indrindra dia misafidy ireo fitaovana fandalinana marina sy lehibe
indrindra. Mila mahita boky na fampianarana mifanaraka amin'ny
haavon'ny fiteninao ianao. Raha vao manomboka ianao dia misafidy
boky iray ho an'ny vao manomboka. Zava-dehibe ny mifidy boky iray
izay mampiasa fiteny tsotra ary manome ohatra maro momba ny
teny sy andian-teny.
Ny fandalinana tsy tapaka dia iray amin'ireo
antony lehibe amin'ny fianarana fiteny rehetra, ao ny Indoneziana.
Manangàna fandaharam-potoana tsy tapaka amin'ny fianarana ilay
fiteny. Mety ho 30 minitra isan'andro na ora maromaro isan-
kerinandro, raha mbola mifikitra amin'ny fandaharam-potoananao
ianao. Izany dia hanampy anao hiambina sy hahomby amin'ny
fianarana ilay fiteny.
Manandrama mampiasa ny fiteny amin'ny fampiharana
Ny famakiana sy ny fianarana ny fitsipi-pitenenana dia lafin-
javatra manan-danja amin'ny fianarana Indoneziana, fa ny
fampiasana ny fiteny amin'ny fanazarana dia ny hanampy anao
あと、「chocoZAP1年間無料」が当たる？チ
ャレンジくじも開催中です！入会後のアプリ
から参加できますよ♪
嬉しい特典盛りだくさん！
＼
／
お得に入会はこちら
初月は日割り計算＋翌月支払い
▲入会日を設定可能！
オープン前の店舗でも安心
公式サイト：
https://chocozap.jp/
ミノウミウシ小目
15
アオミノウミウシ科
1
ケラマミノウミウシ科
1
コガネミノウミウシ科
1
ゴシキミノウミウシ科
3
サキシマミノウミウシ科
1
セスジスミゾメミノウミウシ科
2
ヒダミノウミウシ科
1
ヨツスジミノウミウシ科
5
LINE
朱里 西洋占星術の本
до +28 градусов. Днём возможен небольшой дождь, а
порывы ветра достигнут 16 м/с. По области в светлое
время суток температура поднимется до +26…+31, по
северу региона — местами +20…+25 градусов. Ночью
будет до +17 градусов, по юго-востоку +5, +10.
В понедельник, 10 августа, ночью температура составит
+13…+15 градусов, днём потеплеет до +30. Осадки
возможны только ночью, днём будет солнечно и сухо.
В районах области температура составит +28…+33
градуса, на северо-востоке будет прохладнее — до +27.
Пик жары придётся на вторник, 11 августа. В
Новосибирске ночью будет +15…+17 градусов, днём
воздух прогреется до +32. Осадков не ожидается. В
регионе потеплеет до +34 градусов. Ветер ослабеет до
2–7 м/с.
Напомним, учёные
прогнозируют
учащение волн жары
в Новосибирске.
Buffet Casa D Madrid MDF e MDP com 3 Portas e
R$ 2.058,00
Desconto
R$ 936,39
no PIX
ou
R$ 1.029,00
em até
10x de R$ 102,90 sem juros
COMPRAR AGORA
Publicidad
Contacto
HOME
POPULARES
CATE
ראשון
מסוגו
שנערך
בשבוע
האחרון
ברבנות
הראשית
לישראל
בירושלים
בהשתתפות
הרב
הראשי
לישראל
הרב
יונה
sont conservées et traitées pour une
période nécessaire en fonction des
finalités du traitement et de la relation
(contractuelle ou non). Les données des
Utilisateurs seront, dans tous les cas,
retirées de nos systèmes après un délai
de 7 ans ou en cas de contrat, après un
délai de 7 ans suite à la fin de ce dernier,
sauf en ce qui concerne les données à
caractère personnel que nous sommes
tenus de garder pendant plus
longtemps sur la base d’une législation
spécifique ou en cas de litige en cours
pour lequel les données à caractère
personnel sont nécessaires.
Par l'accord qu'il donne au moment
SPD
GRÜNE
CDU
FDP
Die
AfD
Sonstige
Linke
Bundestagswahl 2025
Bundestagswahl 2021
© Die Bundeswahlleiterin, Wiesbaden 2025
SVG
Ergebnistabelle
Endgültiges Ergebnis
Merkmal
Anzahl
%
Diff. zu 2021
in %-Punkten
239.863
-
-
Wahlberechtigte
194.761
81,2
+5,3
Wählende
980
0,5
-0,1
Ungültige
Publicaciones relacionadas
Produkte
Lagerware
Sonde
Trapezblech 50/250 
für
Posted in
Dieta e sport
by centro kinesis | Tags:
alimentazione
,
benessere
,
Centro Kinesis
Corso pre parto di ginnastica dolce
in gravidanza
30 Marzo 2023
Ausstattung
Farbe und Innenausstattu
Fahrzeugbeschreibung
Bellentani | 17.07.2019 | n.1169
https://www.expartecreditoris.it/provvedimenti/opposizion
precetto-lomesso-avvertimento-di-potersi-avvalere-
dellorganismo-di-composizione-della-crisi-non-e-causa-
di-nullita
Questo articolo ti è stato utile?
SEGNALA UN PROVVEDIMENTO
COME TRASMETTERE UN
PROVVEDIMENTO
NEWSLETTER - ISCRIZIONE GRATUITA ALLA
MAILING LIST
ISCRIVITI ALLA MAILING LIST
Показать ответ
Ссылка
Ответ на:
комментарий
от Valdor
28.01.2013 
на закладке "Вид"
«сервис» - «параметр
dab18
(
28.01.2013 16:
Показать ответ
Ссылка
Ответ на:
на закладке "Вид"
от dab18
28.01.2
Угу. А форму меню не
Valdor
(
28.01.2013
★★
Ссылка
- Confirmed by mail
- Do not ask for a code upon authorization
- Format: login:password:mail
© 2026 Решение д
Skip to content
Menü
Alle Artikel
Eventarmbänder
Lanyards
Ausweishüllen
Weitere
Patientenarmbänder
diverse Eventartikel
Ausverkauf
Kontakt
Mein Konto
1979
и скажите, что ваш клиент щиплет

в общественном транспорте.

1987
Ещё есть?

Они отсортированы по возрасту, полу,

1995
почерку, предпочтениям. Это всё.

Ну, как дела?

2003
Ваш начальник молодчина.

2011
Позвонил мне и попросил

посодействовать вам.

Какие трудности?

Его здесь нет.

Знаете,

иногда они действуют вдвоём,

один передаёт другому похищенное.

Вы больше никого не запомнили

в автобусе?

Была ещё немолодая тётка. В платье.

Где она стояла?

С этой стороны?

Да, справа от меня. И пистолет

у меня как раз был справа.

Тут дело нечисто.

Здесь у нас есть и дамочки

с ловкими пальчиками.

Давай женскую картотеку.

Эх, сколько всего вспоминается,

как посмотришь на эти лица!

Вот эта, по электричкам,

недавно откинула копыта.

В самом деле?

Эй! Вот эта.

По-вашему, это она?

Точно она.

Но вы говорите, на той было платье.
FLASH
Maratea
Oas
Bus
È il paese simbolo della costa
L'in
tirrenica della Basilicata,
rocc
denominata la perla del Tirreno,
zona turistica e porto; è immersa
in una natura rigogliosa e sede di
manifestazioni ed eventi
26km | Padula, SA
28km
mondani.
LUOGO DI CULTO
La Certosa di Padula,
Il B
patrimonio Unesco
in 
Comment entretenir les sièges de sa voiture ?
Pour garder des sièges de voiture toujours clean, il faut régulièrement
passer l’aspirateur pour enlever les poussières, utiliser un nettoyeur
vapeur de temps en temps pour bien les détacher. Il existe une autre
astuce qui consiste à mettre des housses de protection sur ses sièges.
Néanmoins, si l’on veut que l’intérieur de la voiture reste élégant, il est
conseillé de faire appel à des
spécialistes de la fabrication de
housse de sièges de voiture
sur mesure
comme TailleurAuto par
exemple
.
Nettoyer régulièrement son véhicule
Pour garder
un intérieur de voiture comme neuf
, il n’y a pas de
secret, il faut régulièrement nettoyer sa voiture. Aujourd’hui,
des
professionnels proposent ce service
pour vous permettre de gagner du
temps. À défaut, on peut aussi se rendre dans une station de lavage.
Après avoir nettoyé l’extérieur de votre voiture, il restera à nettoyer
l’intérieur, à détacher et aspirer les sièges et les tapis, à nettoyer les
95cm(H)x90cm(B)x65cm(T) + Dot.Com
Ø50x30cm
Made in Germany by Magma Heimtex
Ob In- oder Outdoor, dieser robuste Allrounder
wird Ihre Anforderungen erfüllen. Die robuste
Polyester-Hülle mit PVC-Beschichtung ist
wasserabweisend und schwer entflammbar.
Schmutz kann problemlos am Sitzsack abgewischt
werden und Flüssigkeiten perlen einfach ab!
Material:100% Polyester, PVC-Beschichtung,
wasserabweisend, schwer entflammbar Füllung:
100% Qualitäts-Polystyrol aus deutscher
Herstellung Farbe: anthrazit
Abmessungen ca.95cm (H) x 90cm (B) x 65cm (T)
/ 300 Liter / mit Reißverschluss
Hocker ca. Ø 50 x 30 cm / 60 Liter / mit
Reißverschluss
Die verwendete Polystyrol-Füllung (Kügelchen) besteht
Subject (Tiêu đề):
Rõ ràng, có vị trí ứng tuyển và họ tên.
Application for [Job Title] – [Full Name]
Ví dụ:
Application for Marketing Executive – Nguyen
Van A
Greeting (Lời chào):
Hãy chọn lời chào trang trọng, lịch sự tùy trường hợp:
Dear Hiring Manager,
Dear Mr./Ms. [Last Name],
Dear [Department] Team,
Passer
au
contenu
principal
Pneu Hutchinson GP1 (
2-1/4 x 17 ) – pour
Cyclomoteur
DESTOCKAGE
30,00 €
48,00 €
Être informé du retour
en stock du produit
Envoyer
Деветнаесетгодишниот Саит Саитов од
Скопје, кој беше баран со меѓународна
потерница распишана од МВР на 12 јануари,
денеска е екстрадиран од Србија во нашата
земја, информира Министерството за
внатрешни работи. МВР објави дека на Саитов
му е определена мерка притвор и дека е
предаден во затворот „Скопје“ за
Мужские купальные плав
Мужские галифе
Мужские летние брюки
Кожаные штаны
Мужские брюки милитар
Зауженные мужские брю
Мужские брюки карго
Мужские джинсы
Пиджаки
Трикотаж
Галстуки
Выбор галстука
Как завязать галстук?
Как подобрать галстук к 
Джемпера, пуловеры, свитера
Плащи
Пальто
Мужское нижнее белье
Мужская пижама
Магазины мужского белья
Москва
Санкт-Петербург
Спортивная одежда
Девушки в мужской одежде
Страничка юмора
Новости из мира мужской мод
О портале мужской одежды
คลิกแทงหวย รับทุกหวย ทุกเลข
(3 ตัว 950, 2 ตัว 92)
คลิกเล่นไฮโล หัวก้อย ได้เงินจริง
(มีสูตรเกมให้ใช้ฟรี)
──────────
The response should be the listing above, limited to the lines between the one holding "COME TRASMETTERE UN" and the one holding "Eventarmbänder", inclusive, reproduced exactly.

Solution to this exercise:
COME TRASMETTERE UN
PROVVEDIMENTO
NEWSLETTER - ISCRIZIONE GRATUITA ALLA
MAILING LIST
ISCRIVITI ALLA MAILING LIST
Показать ответ
Ссылка
Ответ на:
комментарий
от Valdor
28.01.2013 
на закладке "Вид"
«сервис» - «параметр
dab18
(
28.01.2013 16:
Показать ответ
Ссылка
Ответ на:
на закладке "Вид"
от dab18
28.01.2
Угу. А форму меню не
Valdor
(
28.01.2013
★★
Ссылка
- Confirmed by mail
- Do not ask for a code upon authorization
- Format: login:password:mail
© 2026 Решение д
Skip to content
Menü
Alle Artikel
Eventarmbänder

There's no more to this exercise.